7. Custodiamo dunque attraverso un amore indissolubile questa unità fra di noi;
eleviamo sempre in alto il nostro sguardo, verso colui che ci ha generati. Non siamo più,
infatti, uomini di terra, come il primo uomo, ma siamo come il secondo uomo, il Signore
del cielo.
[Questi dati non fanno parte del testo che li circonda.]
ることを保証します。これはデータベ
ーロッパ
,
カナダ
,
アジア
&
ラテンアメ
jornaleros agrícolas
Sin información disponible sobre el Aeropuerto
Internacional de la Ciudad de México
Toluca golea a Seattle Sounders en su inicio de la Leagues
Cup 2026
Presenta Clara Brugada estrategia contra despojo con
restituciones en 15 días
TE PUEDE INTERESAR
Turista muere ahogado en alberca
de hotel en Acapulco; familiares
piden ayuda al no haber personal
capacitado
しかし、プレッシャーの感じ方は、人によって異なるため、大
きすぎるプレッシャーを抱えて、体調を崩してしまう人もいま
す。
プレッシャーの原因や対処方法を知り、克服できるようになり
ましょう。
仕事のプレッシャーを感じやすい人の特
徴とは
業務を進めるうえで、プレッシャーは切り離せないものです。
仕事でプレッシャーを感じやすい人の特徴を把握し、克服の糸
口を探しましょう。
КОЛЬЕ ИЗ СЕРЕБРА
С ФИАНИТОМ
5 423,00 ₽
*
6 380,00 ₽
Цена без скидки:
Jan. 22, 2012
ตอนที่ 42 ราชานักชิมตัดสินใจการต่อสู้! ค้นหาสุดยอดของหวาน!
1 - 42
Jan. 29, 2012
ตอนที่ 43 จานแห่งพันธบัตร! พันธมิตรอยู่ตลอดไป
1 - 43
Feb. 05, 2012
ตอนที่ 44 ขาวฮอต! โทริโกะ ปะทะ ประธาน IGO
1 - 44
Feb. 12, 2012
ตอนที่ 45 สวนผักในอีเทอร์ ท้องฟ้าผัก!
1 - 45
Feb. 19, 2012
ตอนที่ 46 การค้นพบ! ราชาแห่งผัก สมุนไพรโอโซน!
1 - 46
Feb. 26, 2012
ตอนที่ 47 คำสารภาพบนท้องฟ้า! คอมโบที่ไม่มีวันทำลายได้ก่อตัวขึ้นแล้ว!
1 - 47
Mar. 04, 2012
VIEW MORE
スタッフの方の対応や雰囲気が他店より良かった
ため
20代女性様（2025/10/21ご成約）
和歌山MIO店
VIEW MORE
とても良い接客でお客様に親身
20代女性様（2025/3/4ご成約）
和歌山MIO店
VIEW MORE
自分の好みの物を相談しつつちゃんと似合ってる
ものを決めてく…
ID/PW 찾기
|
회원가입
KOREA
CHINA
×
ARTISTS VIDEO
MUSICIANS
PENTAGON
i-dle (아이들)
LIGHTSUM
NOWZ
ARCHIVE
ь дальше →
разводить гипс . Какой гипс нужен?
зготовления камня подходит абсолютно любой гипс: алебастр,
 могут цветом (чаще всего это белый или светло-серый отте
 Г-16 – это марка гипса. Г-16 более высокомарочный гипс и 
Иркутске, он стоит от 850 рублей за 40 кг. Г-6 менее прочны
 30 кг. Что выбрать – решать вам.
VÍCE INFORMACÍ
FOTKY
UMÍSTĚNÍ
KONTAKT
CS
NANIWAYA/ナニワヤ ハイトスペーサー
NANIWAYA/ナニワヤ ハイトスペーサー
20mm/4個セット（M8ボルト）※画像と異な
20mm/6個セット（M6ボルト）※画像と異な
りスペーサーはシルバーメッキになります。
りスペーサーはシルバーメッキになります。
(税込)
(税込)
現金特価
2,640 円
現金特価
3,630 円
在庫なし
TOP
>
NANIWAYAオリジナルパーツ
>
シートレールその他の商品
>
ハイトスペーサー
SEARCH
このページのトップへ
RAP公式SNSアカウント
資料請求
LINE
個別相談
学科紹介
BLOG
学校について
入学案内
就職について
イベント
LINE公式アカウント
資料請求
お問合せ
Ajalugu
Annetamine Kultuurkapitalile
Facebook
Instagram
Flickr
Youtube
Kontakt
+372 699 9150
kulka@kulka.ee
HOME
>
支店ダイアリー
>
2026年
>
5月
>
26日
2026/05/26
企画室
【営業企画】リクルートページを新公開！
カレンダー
Come il primo uomo terrestre, terrestri erano gli uomini, quale l'uomo celeste,
tali sono anche gli uomini celesti. Come dunque noi portammo l'immagine dell'uomo di
terra, cerchiamo di portare anche l'immagine dell'uomo celeste, e, levando in alto il
nostro cuore verso di lui, contempliamo questa grandiosa visione, la nostra natura, che
perennemente dimora nel fuoco immateriale della divinità e, deponendo le vesti di pelle,
che dal tempo della trasgressione abbiamo indossato, teniamo fermo il nostro passo sulla
terra santa, dimostrando che terra santa è la nostra virtù e il cammino senza deviazioni
verso Dio. Avremo così perfetta fiducia, perché Dio abita nel fuoco, accorrendo verso di lui,
saremo illuminati e, uniti a lui, vivremo nella luce, nella gloria della chiarità altissima,
dello splendore di quel triplice e unico sole. Ad esso ogni gloria, potenza, onore e
adorazione, ora e sempre, e nei secoli i secoli. Amin.